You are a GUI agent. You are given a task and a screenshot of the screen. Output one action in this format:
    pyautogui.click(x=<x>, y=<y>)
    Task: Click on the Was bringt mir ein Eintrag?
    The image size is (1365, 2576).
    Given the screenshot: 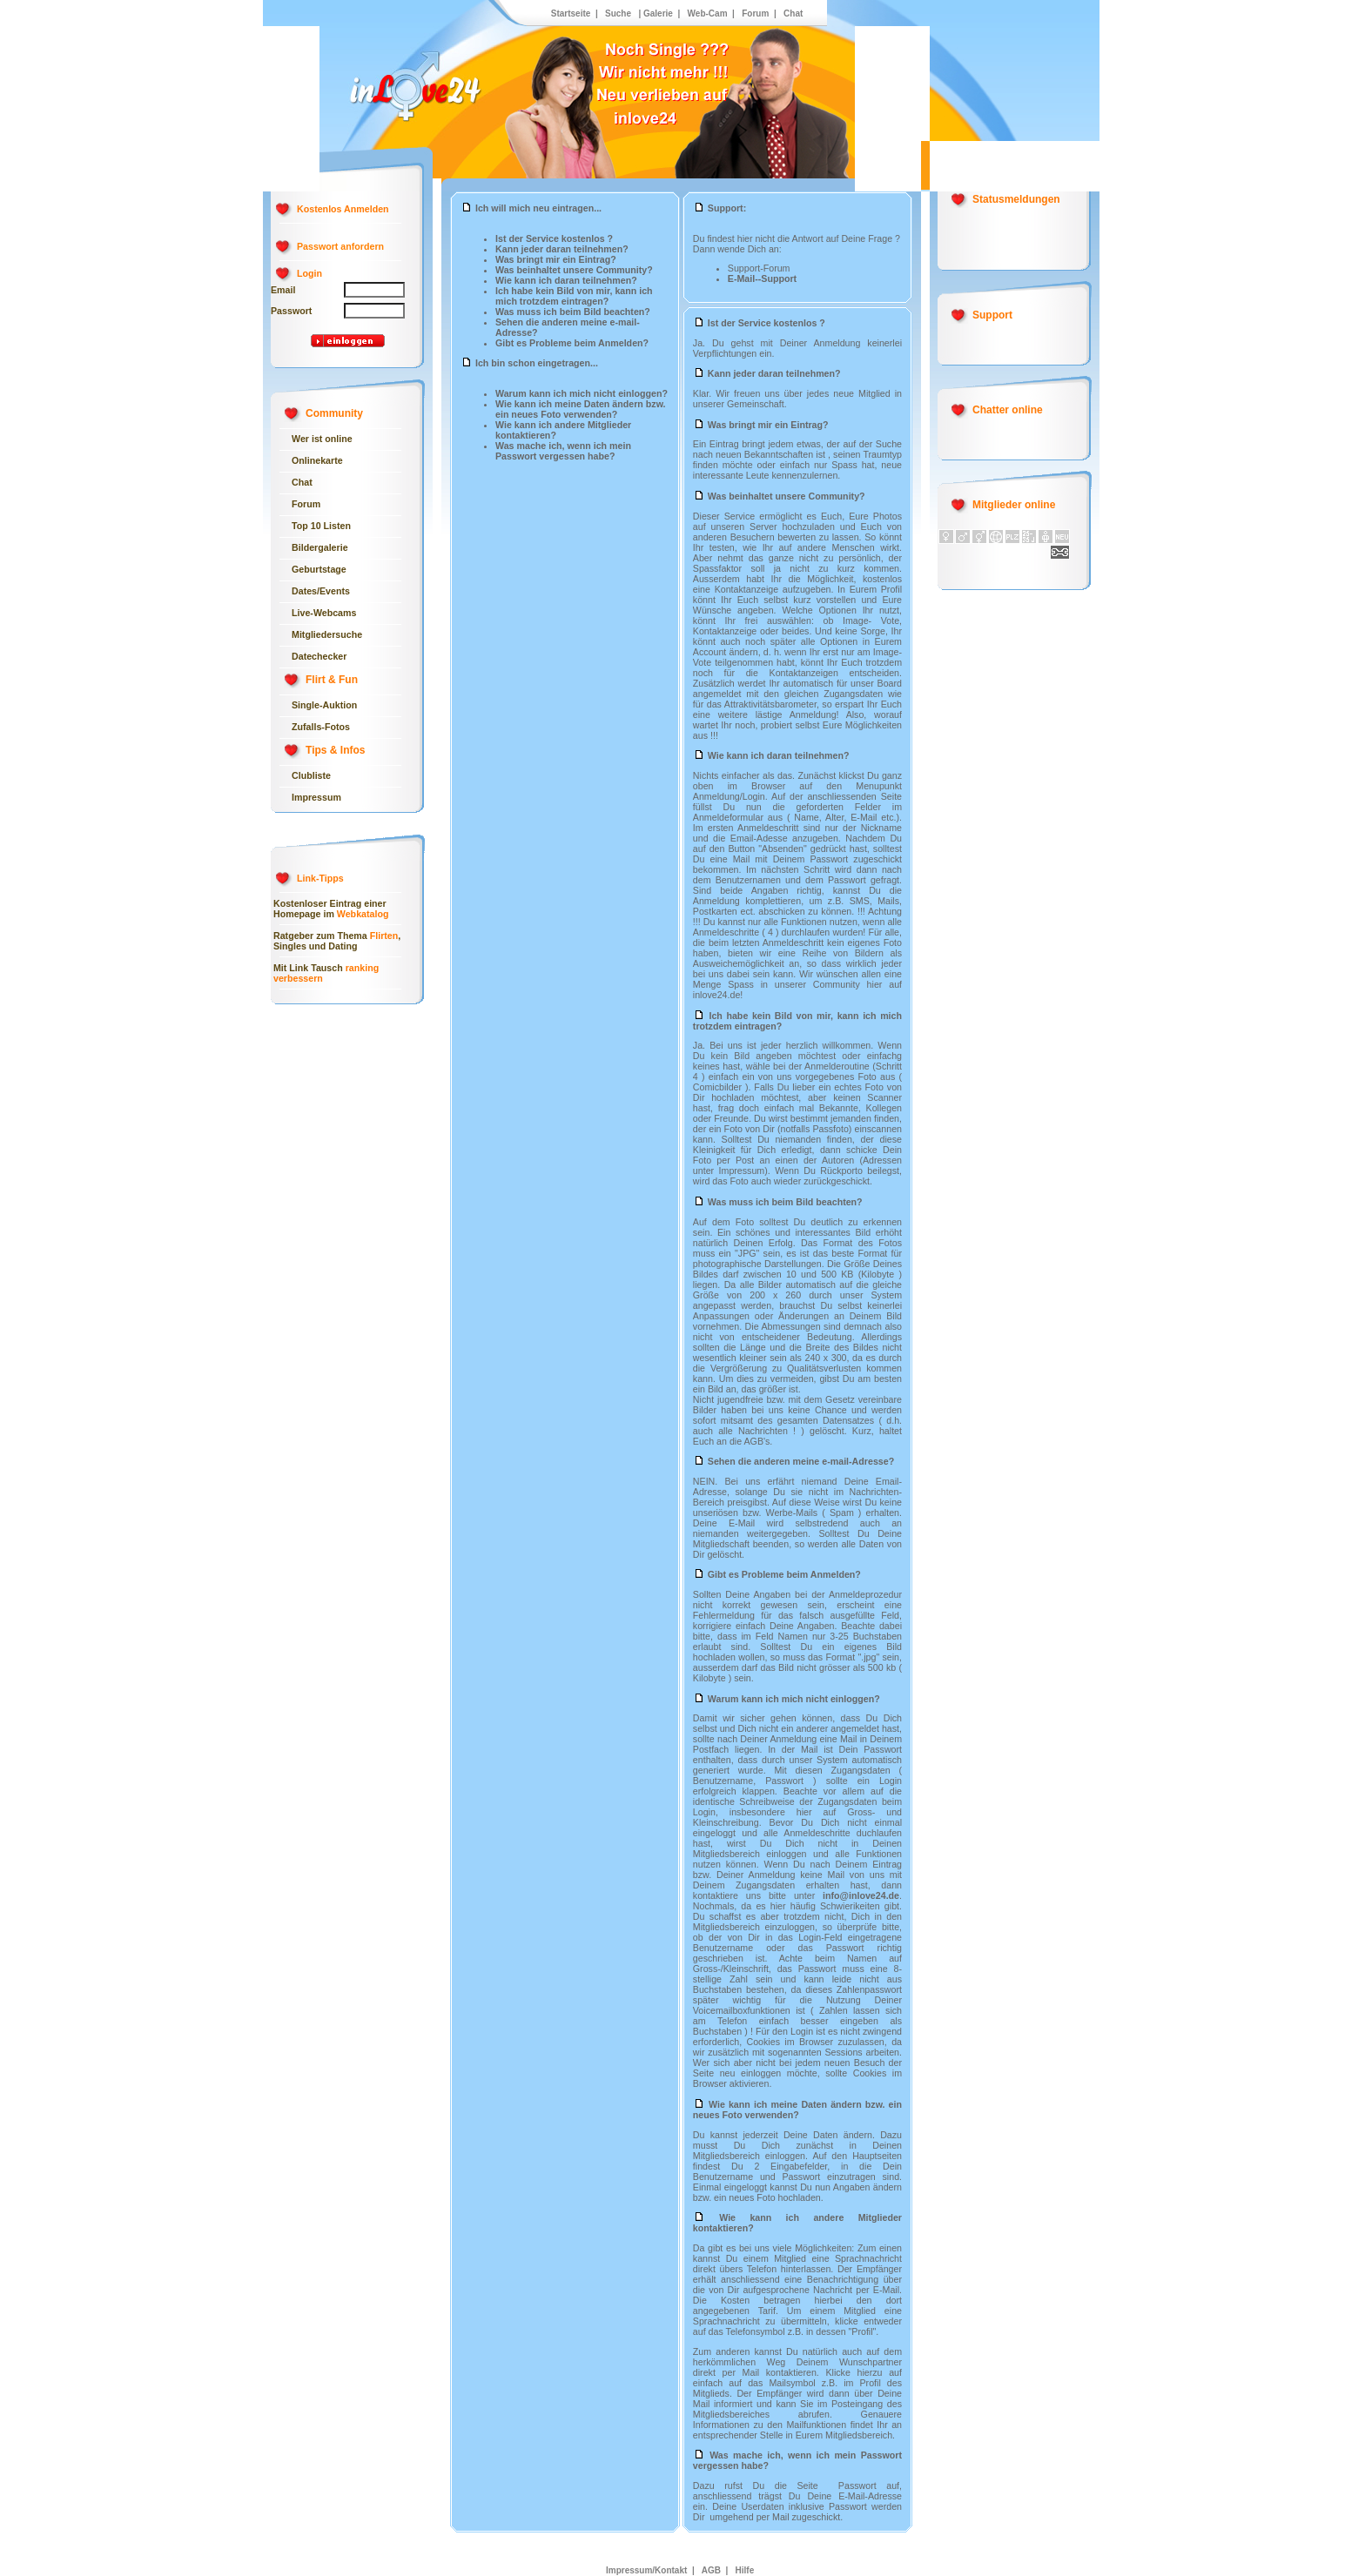 What is the action you would take?
    pyautogui.click(x=555, y=259)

### Aim of the exercise
What is wanted is every line from the first line of the entries through the line that contains "The image size is (1365, 2576).", given again exactly.

### Written answer
You are a GUI agent. You are given a task and a screenshot of the screen. Output one action in this format:
    pyautogui.click(x=<x>, y=<y>)
    Task: Click on the Was bringt mir ein Eintrag?
    The image size is (1365, 2576).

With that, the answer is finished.